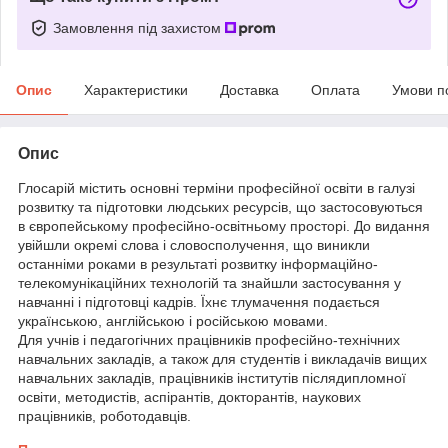
Замовлення під захистом
Опис
Характеристики
Доставка
Оплата
Умови п
Опис
Глосарій містить основні терміни професійної освіти в галузі
розвитку та підготовки людських ресурсів, що застосовуються
в європейському професійно-освітньому просторі. До видання
увійшли окремі слова і словосполучення, що виникли
останніми роками в результаті розвитку інформаційно-
телекомунікаційних технологій та знайшли застосування у
навчанні і підготовці кадрів. Їхнє тлумачення подається
українською, англійською і російською мовами.
Для учнів і педагогічних працівників професійно-технічних
навчальних закладів, а також для студентів і викладачів вищих
навчальних закладів, працівників інститутів післядипломної
освіти, методистів, аспірантів, докторантів, наукових
працівників, роботодавців.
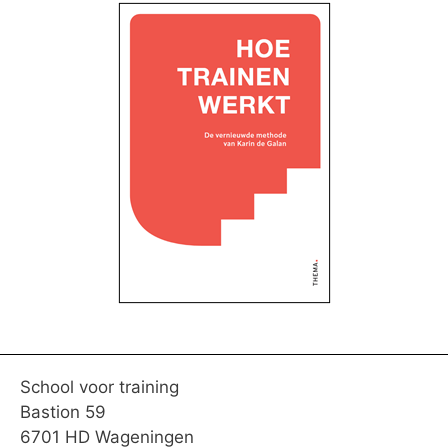
School voor training
Bastion 59
6701 HD Wageningen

-*-*-

__TASK__:
Wherever the string "навчальних" occurs in the listing, return the line it sits on.

__RESPONSE TO THE TASK__:
навчальних закладів, а також для студентів і викладачів вищих
навчальних закладів, працівників інститутів післядипломної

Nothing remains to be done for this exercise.